Genforschung
Einführung:
Die Genforschung bzw. die molekulare Genetik beschäftigt sich mit den grundlegenden Phänomenen der Vererbung auf der Ebene von Makromolekülen. Die Desoxyribonucleinsäuren (DNA) sind Träger der Erbinformation, die Ribonucleinsäuren (RNA) bewerkstelligen die Umsetzung der Information in den Bau von Proteinen.
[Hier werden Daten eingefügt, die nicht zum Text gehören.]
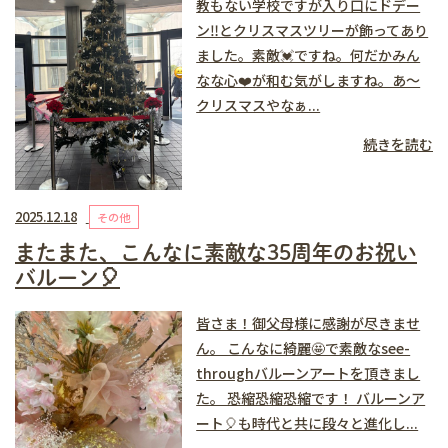
教もない学校ですが入り口にドデー
ン‼️とクリスマスツリーが飾ってあり
ました。素敵💓ですね。何だかみん
なな心❤️が和む気がしますね。あ〜
クリスマスやなぁ...
続きを読む
2025.12.18
その他
またまた、こんなに素敵な35周年のお祝い
バルーン🎈
皆さま！御父母様に感謝が尽きませ
ん。 こんなに綺麗🤩で素敵なsee-
throughバルーンアートを頂きまし
た。 恐縮恐縮恐縮です！ バルーンア
ート🎈も時代と共に段々と進化し...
Unter dem Begriff Gentechnik fasst man die Arbeitsmethoden und Techniken zusammen, die erforderlich sind, um dieses genetische Material aus einem Organismus zu isolieren, zu analysieren, zu verändern und gegebenenfalls in andere Organismen zu überführen. Des Weiteren wird das gewonnene Material oft gesammelt, konserviert und registriert. Die Gentechnik findet seit ihrer rasanten Entwicklung in den frühen 1970er-Jahren überwiegend Anwendung in der molekularbiologischen Grundlagenforschung. Jedoch gewinnt sie auch für praxisorientierte Entwicklungen in der Biotechnologie zunehmend an Bedeutung. Entsprechende Produkte finden bereits im täglichen Leben zahlreiche Anwendungen: Erzeugung pharmazeutischer Produkte für Diagnostik (Enzyme, Immun-Tests), Therapie (Hormone wie beispielsweise Insulin) sowie medizinische Vorsorge (z.B. Impfstoffe). Auch im Lebensmittel- und Futter-Bereich, im Umweltschutz (Abbau von Schadstoffen durch Mikroorganismen) und in der Landwirtschaft (Nutzpflanzen- und Tierzüchtung) sind gentechnische Arbeitsmethoden bereits etabliert.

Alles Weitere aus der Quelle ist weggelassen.